§ **THE PROBLEM**
Would you set down the lines running from the one that holds "045-313-1010" to the final line of the listing, both included, exactly and with no others?
---- INFORMATION GIVEN
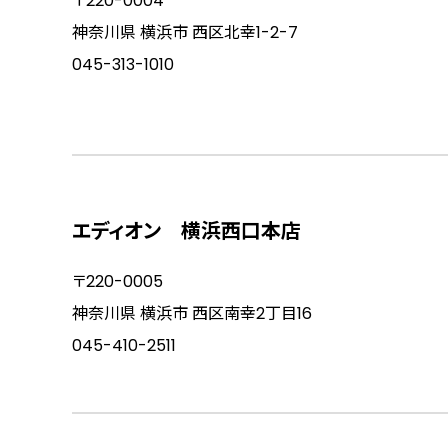
〒220-0004
神奈川県 横浜市 西区北幸1-2-7
045-313-1010
エディオン 横浜西口本店
〒220-0005
神奈川県 横浜市 西区南幸2丁目16
045-410-2511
--------
§ **EXERCISE ANSWER**
045-313-1010
エディオン 横浜西口本店
〒220-0005
神奈川県 横浜市 西区南幸2丁目16
045-410-2511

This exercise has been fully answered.